**BRIEF:** Print each record below precisely, with every picture left out of the copy.
━━━ SUPPLIED DATA ━━━
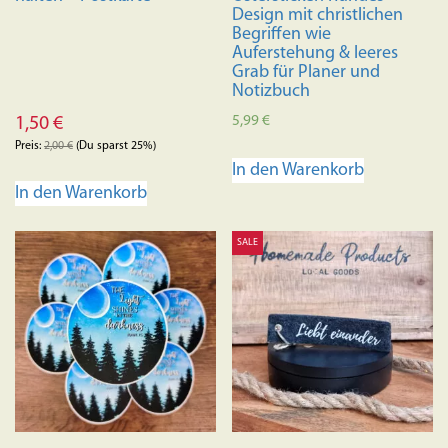
Design mit christlichen
Begriffen wie
Auferstehung & leeres
Grab für Planer und
Notizbuch
5,99
€
1,50
€
Preis:
2,00
€
(Du sparst 25%)
In den Warenkorb
In den Warenkorb
SALE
━━━
**RESPONSE AREA:**
Design mit christlichen
Begriffen wie
Auferstehung & leeres
Grab für Planer und
Notizbuch
5,99
€
1,50
€
Preis:
2,00
€
(Du sparst 25%)
In den Warenkorb
In den Warenkorb
SALE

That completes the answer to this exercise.